Tally the lines of the records that contain the string "moteur", then give the total and nothing more.

── RAW DATA ──

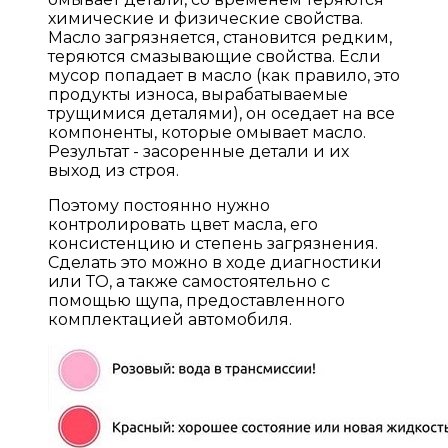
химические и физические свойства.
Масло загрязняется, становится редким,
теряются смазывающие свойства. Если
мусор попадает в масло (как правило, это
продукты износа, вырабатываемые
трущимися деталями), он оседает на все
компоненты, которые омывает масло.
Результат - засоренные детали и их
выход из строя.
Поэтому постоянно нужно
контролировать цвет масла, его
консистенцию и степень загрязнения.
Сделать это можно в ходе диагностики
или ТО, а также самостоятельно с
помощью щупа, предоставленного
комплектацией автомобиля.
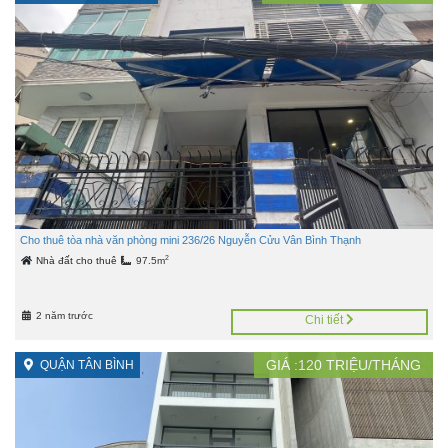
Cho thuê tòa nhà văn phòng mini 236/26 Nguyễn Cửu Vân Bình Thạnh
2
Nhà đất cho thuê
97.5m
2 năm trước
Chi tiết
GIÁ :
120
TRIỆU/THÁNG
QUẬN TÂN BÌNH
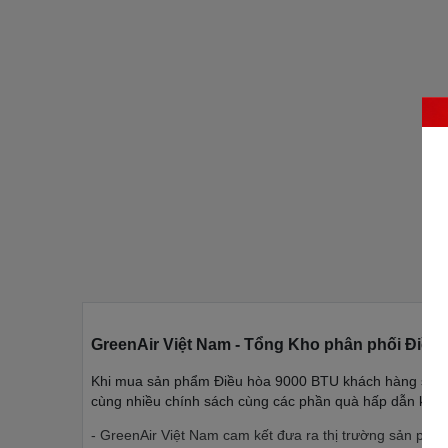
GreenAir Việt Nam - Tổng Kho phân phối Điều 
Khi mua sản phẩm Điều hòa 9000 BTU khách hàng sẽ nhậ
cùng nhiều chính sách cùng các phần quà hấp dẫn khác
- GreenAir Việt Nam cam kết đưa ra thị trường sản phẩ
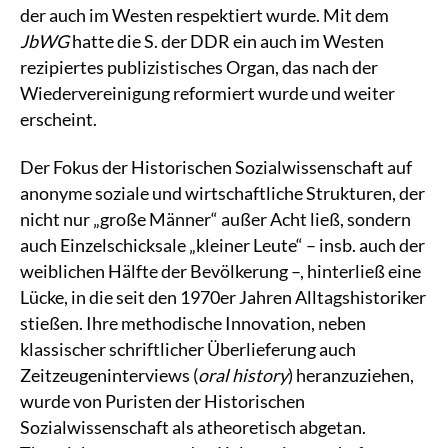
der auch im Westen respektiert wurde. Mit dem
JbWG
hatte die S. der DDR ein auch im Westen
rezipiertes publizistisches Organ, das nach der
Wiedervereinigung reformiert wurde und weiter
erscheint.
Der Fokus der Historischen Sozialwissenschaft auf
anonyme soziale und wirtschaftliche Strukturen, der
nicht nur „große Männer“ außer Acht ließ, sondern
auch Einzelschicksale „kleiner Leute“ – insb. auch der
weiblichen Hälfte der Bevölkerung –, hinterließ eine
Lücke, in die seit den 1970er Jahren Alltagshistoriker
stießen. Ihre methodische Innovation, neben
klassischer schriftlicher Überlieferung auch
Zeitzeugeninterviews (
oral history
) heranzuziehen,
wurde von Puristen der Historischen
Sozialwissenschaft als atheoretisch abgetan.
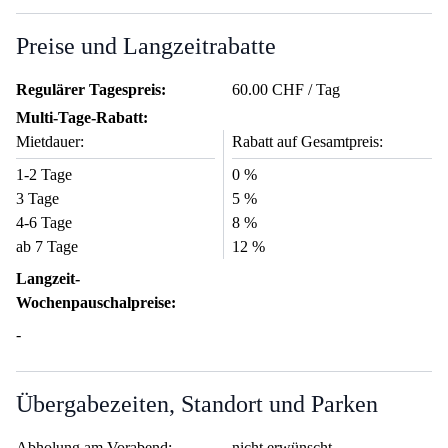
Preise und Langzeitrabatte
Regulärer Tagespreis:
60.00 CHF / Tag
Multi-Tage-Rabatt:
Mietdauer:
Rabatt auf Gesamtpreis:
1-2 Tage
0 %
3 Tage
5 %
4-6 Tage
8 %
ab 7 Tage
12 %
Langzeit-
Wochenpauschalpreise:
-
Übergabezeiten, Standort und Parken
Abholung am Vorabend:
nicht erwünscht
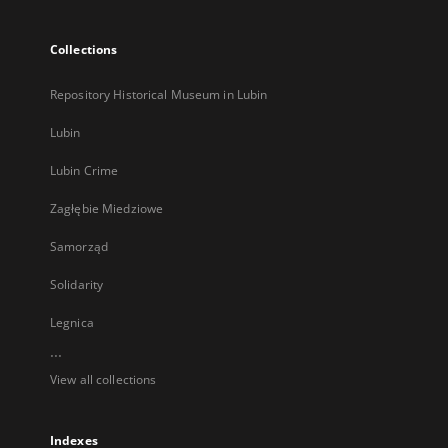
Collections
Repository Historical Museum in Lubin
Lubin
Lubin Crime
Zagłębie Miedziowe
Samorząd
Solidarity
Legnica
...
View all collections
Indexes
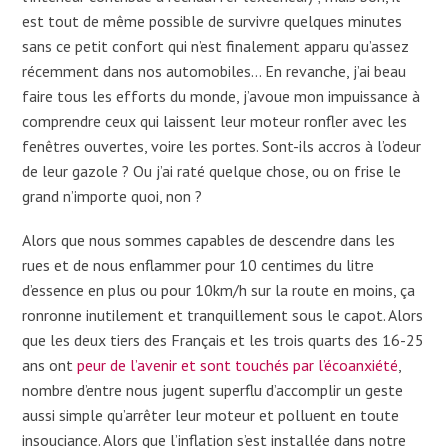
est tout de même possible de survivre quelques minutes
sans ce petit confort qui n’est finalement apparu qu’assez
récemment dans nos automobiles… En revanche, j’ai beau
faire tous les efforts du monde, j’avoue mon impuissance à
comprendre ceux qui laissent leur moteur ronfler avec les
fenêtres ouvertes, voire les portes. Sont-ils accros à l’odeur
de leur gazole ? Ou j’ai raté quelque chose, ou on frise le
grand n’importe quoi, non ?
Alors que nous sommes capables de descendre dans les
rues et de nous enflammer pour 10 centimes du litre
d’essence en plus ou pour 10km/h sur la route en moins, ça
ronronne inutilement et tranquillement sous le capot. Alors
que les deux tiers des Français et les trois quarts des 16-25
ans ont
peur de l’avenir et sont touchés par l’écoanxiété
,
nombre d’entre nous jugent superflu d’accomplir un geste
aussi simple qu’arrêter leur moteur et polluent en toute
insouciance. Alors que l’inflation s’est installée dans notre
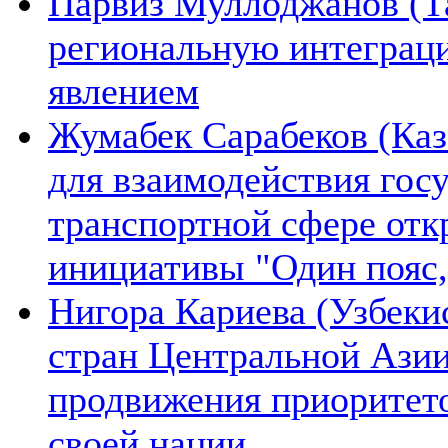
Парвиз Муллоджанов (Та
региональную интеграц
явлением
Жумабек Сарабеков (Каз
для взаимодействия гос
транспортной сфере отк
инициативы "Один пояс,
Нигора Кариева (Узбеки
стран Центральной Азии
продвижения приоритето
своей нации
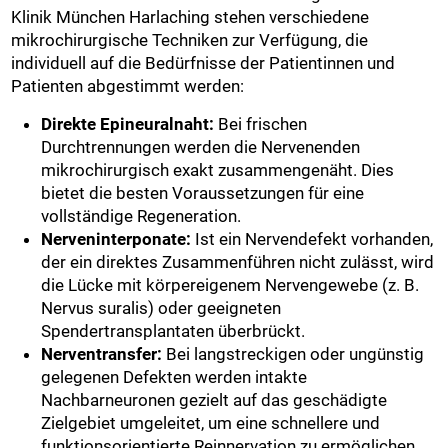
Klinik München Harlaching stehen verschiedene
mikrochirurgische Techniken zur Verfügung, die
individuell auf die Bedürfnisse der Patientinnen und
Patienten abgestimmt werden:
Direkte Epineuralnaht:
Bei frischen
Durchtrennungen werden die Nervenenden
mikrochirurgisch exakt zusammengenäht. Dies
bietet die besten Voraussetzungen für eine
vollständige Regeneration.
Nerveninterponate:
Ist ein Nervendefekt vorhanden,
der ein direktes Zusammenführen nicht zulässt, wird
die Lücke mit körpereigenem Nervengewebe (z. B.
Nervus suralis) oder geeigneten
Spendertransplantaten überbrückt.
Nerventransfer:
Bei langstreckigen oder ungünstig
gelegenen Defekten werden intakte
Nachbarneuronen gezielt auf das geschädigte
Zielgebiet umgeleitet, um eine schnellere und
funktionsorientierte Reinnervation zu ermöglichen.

───
── RAW DATA ──

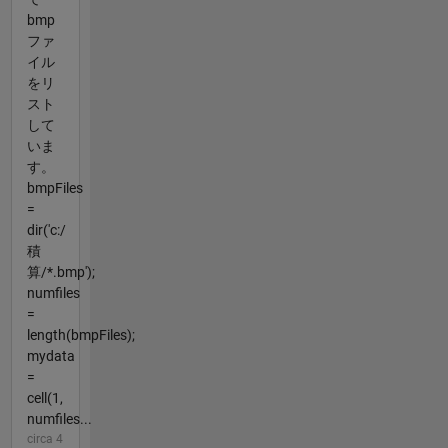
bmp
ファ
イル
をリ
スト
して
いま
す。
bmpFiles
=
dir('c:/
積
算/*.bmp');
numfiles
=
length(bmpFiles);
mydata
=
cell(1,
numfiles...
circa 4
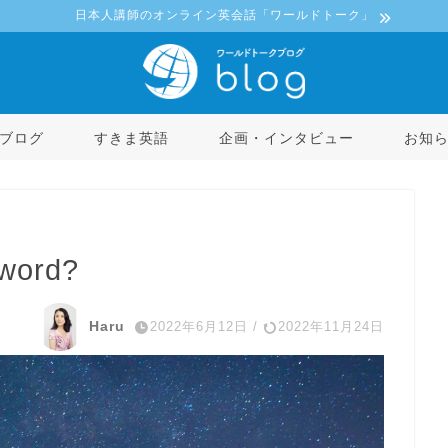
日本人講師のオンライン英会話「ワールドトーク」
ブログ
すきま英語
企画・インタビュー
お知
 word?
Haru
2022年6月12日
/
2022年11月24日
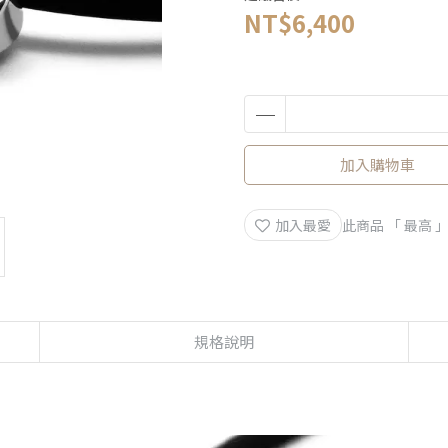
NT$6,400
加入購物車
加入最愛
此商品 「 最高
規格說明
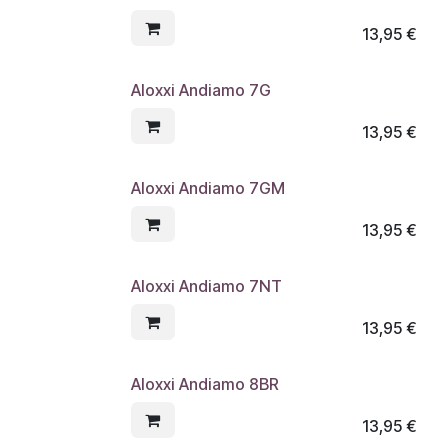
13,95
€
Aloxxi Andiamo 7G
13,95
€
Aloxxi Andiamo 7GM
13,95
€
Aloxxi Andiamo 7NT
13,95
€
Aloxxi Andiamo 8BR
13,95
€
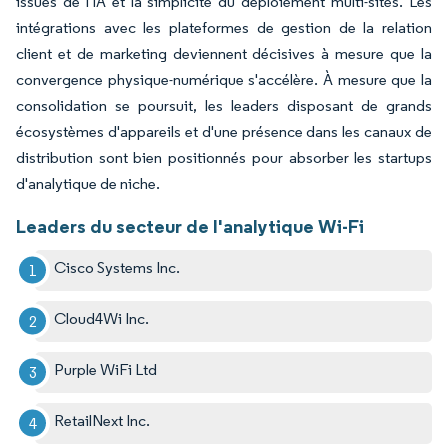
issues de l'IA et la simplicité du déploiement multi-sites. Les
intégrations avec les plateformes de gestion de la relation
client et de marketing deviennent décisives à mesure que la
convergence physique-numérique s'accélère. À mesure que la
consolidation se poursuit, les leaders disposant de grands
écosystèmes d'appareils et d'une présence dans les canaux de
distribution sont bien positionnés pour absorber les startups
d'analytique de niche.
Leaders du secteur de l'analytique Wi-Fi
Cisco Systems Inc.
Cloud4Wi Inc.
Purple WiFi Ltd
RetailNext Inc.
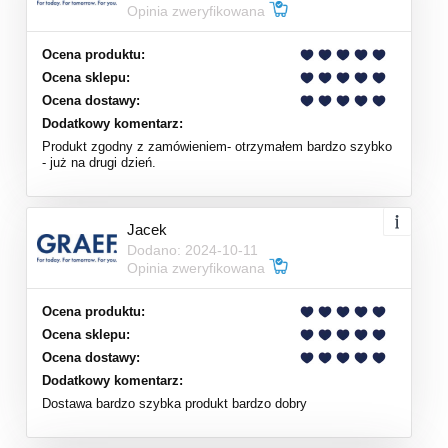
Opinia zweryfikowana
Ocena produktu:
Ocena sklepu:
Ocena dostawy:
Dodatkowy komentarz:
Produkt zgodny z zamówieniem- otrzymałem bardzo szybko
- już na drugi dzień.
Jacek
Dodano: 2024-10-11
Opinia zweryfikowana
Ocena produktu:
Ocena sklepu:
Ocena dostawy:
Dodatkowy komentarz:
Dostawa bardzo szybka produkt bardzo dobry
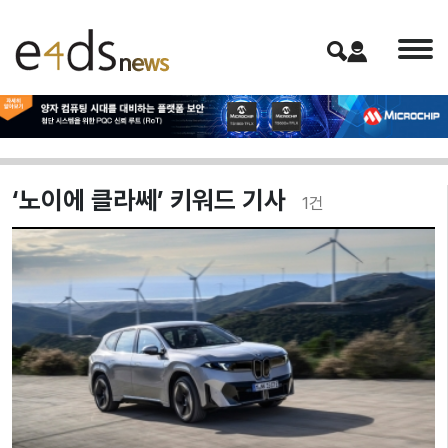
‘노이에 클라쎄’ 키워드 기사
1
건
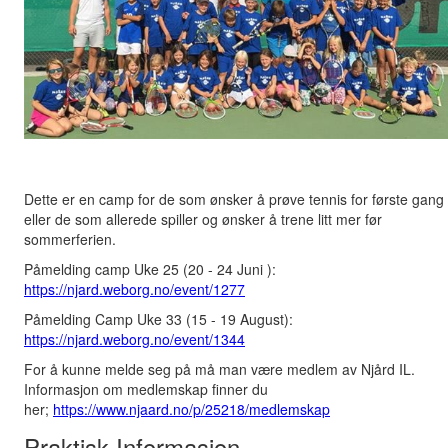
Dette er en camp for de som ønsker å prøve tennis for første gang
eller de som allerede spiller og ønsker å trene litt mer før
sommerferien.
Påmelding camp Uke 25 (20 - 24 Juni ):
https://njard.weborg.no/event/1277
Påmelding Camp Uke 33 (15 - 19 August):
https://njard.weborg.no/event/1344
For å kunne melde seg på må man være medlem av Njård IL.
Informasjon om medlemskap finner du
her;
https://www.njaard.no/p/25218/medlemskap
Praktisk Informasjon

───

## [RESULT]
2